* [Your objective] When you reach the line with "nniques et de" in the records below, begin transcribing exactly and continue up to and including the line with "AL CONGRESO —", leaving out every picture.

* [Supplied entries]
----------

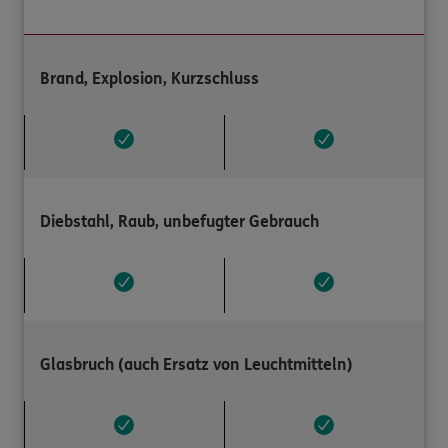
Brand, Explosion, Kurzschluss
Diebstahl, Raub, unbefugter Gebrauch
Glasbruch (auch Ersatz von Leuchtmitteln)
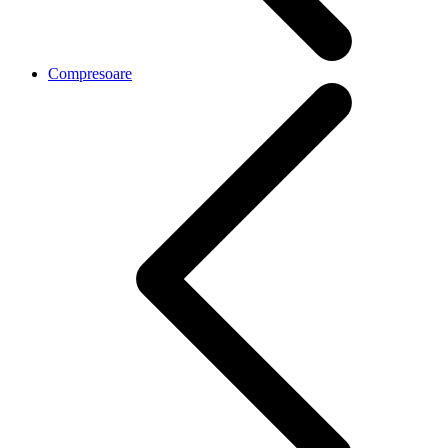
Compresoare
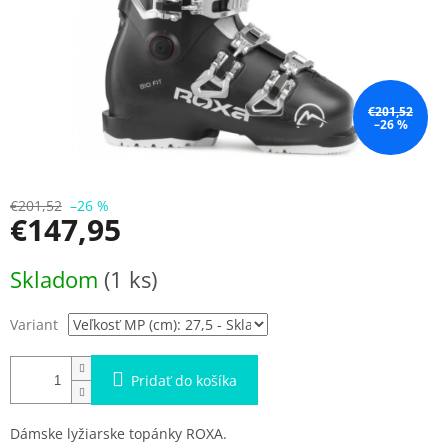
€201,52
–26 %
€201,52
–26 %
€147,95
Jednotková
Skladom
(1 ks)
cena:
Variant
Pridať do košíka
Dámske lyžiarske topánky ROXA.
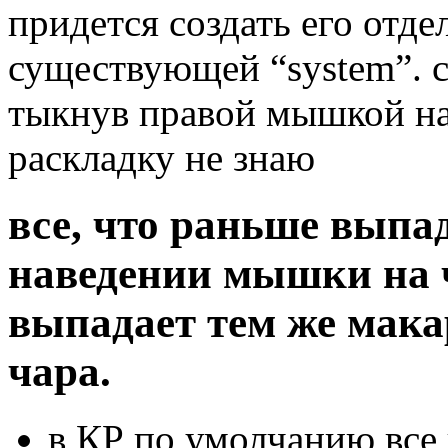
придется создать его отде
существующей “system”. 
тыкнув правой мышкой на
раскладку не знаю
все, что раньше выпа
наведении мышки на 
выпадает тем же мака
чара.
в КР по умолчанию все 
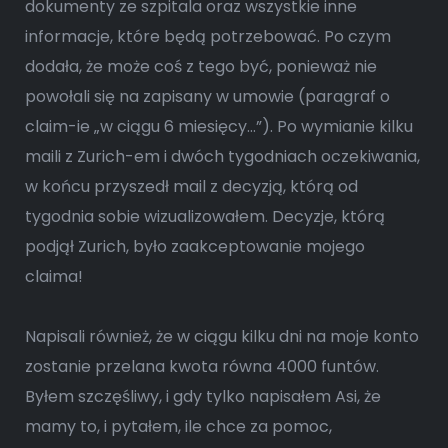
dokumenty ze szpitala oraz wszystkie inne
informacje, które będą potrzebować. Po czym
dodała, że może coś z tego być, ponieważ nie
powołali się na zapisany w umowie (paragraf o
claim-ie „w ciągu 6 miesięcy…”). Po wymianie kilku
maili z Zurich-em i dwóch tygodniach oczekiwania,
w końcu przyszedł mail z decyzją, którą od
tygodnia sobie wizualizowałem. Decyzje, którą
podjął Zurich, było zaakceptowanie mojego
claima!
Napisali również, że w ciągu kilku dni na moje konto
zostanie przelana kwota równa 4000 funtów.
Byłem szczęśliwy, i gdy tylko napisałem Asi, że
mamy to, i pytałem, ile chce za pomoc,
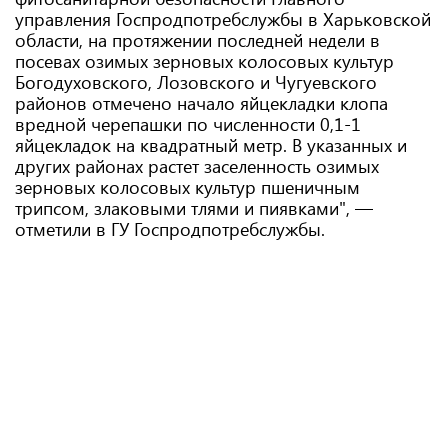
управления Госпродпотребслужбы в Харьковской
области, на протяжении последней недели в
посевах озимых зерновых колосовых культур
Богодуховского, Лозовского и Чугуевского
районов отмечено начало яйцекладки клопа
вредной черепашки по численности 0,1-1
яйцекладок на квадратный метр. В указанных и
других районах растет заселенность озимых
зерновых колосовых культур пшеничным
трипсом, злаковыми тлями и пиявками", —
отметили в ГУ Госпродпотребслужбы.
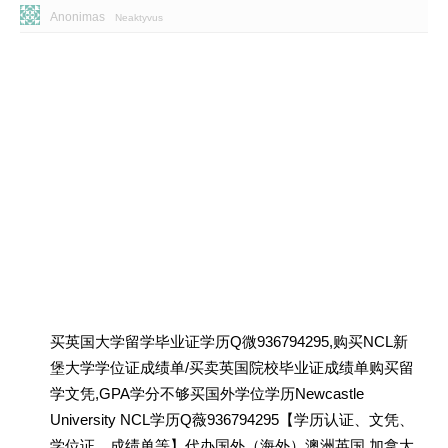
Anonimas
Neaktyvus
买英国大学留学毕业证学历Q微936794295,购买NCL新
堡大学学位证成绩单/买卖英国院校毕业证成绩单购买留
学文凭,GPA学分不够买国外学位学历Newcastle
University NCL学历Q薇936794295【学历认证、文凭、
学位证、成绩单等】代办国外（海外）澳洲英国 加拿大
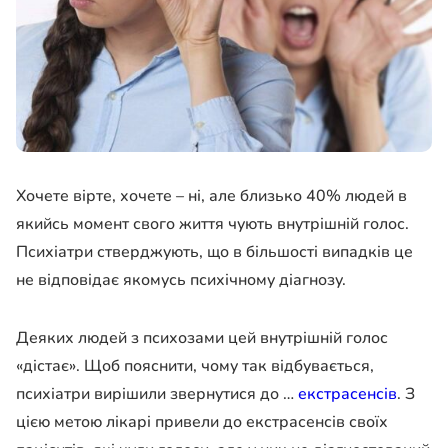
Хочете вірте, хочете – ні, але близько 40% людей в
якийсь момент свого життя чують внутрішній голос.
Психіатри стверджують, що в більшості випадків це
не відповідає якомусь психічному діагнозу.
Деяких людей з психозами цей внутрішній голос
«дістає». Щоб пояснити, чому так відбувається,
психіатри вирішили звернутися до …
екстрасенсів
. З
цією метою лікарі привели до екстрасенсів своїх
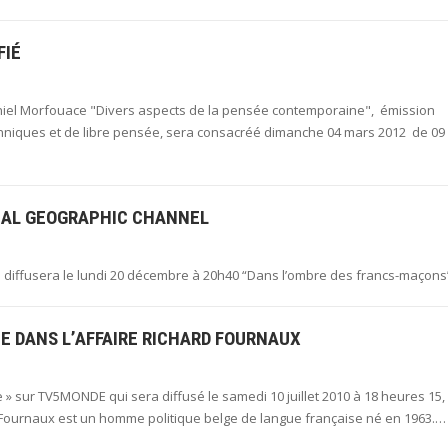
FIÉ
Daniel Morfouace "Divers aspects de la pensée contemporaine", émission
nniques et de libre pensée, sera consacréé dimanche 04 mars 2012 de 09
NAL GEOGRAPHIC CHANNEL
 diffusera le lundi 20 décembre à 20h40 “Dans l’ombre des francs-maçons
E DANS L’AFFAIRE RICHARD FOURNAUX
e » sur TV5MONDE qui sera diffusé le samedi 10 juillet 2010 à 18 heures 15,
 Fournaux est un homme politique belge de langue française né en 1963.…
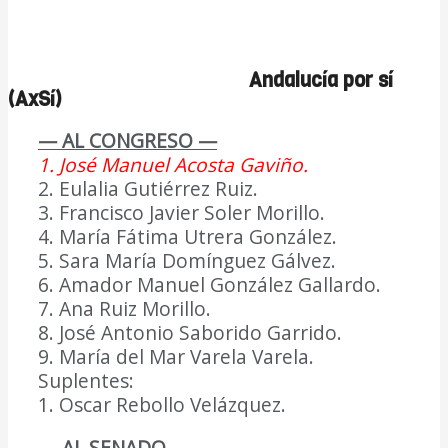
Andalucía por sí
(AxSí)
— AL CONGRESO —
1. José Manuel Acosta Gaviño.
2. Eulalia Gutiérrez Ruiz.
3. Francisco Javier Soler Morillo.
4. María Fátima Utrera González.
5. Sara María Domínguez Gálvez.
6. Amador Manuel González Gallardo.
7. Ana Ruiz Morillo.
8. José Antonio Saborido Garrido.
9. María del Mar Varela Varela.
Suplentes:
1. Oscar Rebollo Velázquez.
— AL SENADO —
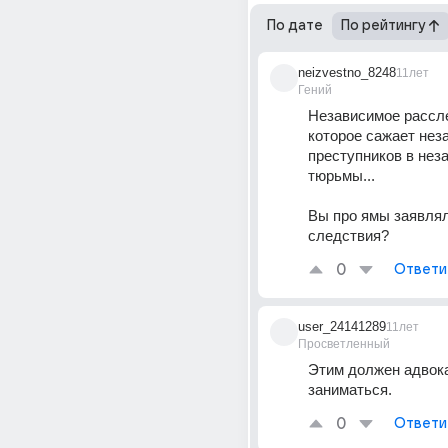
По дате
По рейтингу
neizvestno_8248
11лет
Гений
Независимое рассле
которое сажает нез
преступников в нез
тюрьмы... 
Вы про ямы заявлял
следствия?
0
Ответи
user_24141289
11лет
Просветленный
Этим должен адвока
заниматься.
0
Ответи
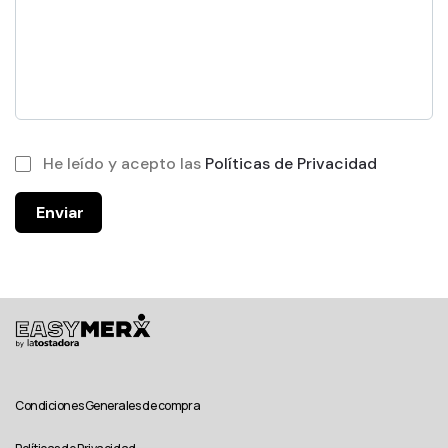
He leído y acepto las
Políticas de Privacidad
Enviar
Condiciones Generales de compra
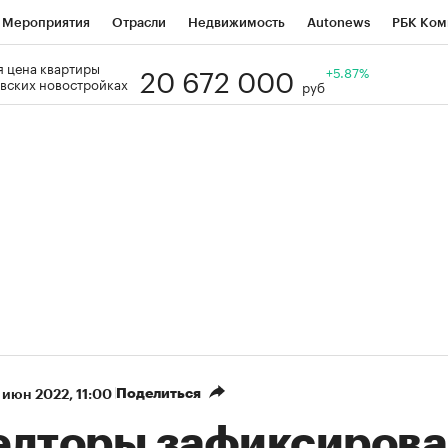
Мероприятия
Отрасли
Недвижимость
Autonews
РБК Ком
20 672 000
 цена квартиры
Образование
РБК Курсы
РБК Life
Тренды
+5.87%
Визионеры
Н
вских новостройках
руб
Дискуссионный клуб
Исследования
Кредитные рейтинги
Фр
Спецпроекты
Проверка контрагентов
Политика
Экономи
к наличной валюты
Поделиться
 июн 2022, 11:00
елторы зафиксиров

----------

* [Task answer]
nniques et de libre pensée, sera consacréé dimanche 04 mars 2012 de 09
NAL GEOGRAPHIC CHANNEL
 diffusera le lundi 20 décembre à 20h40 “Dans l’ombre des francs-maçons
E DANS L’AFFAIRE RICHARD FOURNAUX
e » sur TV5MONDE qui sera diffusé le samedi 10 juillet 2010 à 18 heures 15,
 Fournaux est un homme politique belge de langue française né en 1963.…
Andalucía por sí
(AxSí)
— AL CONGRESO —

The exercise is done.